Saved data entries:
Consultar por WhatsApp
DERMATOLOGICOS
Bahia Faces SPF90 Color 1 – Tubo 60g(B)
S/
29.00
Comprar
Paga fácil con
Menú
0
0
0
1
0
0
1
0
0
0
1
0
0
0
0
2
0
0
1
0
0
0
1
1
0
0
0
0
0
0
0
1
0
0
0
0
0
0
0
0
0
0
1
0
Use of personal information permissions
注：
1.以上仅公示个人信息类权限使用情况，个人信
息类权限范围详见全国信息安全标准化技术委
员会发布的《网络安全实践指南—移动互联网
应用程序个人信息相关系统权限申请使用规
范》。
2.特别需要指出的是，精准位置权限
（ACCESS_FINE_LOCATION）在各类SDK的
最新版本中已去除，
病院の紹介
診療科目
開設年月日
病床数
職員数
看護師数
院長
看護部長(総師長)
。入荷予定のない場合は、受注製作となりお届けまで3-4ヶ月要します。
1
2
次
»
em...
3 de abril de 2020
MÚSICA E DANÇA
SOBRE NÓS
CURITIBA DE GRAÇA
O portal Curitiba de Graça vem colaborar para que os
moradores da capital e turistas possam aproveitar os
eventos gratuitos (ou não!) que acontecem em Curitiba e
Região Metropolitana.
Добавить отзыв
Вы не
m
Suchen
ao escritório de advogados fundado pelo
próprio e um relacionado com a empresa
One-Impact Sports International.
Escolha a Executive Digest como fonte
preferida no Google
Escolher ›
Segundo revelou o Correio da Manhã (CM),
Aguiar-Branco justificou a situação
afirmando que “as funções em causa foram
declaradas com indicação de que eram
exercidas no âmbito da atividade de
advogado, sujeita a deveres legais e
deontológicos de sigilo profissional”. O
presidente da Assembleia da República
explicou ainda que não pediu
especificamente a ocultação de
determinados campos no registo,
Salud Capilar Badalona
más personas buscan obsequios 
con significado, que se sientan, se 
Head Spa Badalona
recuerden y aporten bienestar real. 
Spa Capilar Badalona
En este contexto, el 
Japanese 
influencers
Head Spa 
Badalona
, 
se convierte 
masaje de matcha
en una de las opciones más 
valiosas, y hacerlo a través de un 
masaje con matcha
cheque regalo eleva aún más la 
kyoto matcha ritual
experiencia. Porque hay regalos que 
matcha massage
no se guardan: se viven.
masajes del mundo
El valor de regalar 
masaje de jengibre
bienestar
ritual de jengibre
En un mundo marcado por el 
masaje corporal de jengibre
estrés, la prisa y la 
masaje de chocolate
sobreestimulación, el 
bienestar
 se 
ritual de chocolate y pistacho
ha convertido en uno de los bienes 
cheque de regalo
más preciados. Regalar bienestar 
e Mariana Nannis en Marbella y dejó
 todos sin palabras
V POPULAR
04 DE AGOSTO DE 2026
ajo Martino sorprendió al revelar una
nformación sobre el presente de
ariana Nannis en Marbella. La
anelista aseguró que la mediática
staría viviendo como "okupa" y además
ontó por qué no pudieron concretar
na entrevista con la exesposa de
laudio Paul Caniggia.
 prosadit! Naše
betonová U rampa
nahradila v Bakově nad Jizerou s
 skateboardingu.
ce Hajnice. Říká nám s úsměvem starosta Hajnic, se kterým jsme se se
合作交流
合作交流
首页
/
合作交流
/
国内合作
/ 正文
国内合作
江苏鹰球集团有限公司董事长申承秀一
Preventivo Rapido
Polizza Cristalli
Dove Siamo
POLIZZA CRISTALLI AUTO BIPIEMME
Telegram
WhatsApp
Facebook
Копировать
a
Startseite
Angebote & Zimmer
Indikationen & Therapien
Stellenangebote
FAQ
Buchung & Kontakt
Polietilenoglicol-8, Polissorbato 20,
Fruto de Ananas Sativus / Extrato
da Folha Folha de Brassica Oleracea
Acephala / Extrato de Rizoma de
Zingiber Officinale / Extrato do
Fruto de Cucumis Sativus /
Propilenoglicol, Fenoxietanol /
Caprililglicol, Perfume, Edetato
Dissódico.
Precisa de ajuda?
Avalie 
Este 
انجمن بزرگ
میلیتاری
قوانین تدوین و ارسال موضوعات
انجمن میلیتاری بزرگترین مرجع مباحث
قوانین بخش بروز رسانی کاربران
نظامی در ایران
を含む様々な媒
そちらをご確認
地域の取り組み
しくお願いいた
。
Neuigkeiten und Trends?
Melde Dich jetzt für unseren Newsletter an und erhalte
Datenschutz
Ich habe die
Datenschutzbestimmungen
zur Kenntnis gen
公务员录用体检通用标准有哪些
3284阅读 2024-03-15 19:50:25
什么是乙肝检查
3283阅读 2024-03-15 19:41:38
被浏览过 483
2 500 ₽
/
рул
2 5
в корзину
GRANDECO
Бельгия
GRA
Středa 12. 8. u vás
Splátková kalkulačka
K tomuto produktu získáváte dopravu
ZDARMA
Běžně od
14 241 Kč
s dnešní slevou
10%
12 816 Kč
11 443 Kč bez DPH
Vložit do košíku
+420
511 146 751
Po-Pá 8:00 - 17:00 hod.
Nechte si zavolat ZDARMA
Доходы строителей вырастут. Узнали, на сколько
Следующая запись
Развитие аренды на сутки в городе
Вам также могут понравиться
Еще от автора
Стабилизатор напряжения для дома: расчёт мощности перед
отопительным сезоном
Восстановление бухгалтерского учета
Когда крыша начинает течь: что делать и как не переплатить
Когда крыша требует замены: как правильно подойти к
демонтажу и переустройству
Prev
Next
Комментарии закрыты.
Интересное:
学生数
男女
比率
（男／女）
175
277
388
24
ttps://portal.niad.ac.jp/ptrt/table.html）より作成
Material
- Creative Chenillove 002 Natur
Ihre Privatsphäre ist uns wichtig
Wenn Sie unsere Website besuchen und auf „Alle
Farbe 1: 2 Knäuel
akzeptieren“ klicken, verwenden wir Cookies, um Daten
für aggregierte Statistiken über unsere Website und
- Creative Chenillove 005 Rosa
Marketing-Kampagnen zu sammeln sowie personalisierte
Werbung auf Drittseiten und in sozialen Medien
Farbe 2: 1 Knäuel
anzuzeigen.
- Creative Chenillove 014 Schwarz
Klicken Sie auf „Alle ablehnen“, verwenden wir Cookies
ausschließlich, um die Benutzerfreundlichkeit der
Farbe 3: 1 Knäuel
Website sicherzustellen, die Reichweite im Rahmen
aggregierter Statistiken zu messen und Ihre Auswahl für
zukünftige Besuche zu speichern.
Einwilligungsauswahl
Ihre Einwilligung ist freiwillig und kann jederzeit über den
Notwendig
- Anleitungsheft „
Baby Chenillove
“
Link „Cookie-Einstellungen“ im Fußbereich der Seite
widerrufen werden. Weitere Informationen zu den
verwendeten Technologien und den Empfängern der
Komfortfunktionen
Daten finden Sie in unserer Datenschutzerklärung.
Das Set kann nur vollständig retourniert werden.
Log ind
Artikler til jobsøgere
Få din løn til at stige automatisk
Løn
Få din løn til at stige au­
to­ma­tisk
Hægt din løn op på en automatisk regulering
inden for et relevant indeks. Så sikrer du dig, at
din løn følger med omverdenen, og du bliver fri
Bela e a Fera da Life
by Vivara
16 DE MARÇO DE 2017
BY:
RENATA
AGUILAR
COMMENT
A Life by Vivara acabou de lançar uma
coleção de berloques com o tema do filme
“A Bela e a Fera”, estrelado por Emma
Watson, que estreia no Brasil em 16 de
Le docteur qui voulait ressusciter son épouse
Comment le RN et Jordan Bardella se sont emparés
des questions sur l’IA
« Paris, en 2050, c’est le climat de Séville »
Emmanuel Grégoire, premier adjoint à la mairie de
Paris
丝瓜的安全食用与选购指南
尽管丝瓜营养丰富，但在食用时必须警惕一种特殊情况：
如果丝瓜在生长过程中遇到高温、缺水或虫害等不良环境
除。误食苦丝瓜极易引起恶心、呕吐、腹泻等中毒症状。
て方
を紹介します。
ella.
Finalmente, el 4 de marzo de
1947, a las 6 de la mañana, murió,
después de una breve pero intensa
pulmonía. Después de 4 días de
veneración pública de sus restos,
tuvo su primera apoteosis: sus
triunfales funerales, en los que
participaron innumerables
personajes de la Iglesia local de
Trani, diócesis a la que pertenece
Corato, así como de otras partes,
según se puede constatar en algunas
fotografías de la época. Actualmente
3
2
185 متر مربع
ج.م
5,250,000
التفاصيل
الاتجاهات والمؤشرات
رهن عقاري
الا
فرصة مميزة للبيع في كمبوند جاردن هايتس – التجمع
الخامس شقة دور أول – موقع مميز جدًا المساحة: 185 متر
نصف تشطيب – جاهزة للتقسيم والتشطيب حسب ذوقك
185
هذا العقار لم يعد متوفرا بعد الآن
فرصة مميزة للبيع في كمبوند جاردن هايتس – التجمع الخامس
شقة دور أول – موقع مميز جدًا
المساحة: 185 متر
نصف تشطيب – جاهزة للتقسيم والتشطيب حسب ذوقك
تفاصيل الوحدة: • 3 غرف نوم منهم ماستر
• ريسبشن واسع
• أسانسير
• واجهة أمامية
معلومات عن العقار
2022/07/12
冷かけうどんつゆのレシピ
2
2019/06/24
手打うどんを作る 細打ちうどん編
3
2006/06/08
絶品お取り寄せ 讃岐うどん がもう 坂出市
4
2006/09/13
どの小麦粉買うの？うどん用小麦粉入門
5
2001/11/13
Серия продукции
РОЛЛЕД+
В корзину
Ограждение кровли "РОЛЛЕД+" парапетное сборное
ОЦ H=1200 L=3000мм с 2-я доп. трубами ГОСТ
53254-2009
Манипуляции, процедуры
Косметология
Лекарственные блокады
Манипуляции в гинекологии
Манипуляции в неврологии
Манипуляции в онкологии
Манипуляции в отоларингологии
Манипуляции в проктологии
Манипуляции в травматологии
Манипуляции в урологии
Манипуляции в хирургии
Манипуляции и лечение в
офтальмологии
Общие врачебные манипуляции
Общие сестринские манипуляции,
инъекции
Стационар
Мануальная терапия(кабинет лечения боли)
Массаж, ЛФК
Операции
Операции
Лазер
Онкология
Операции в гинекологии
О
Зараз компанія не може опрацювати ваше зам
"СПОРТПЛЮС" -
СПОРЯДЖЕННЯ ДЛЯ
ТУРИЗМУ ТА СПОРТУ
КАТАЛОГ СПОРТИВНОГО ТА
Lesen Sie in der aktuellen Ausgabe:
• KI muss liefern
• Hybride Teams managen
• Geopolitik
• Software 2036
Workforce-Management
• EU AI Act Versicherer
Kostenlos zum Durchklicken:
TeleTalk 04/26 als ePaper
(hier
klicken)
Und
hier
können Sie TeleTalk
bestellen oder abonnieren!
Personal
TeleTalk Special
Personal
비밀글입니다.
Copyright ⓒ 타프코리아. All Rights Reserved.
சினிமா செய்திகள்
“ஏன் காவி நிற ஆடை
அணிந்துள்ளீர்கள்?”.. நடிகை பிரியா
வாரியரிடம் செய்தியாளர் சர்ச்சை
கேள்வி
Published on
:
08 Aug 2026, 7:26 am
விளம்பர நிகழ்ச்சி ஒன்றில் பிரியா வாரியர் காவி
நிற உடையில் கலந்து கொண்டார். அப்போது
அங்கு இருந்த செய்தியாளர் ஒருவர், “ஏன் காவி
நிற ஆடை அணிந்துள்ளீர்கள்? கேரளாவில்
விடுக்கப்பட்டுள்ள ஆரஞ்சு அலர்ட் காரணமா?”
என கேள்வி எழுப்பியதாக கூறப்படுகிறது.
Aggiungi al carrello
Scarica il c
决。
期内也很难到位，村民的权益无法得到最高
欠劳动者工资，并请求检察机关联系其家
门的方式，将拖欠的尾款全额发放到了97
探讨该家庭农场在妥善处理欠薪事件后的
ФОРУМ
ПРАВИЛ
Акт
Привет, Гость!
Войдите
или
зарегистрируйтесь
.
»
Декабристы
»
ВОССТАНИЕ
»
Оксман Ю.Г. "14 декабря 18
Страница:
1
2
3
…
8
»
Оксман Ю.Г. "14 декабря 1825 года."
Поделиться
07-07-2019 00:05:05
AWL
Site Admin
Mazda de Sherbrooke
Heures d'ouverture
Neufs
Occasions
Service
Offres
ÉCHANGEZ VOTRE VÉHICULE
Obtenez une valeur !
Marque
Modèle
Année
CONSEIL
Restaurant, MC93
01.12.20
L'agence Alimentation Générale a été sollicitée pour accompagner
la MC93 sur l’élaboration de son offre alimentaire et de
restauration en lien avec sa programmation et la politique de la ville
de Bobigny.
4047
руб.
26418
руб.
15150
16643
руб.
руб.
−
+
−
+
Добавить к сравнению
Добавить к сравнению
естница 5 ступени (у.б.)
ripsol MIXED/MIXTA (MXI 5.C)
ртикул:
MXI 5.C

→ Your objective: Please go through the data above and copy every line that has the word "Life".

→ Response area:
Bela e a Fera da Life
A Life by Vivara acabou de lançar uma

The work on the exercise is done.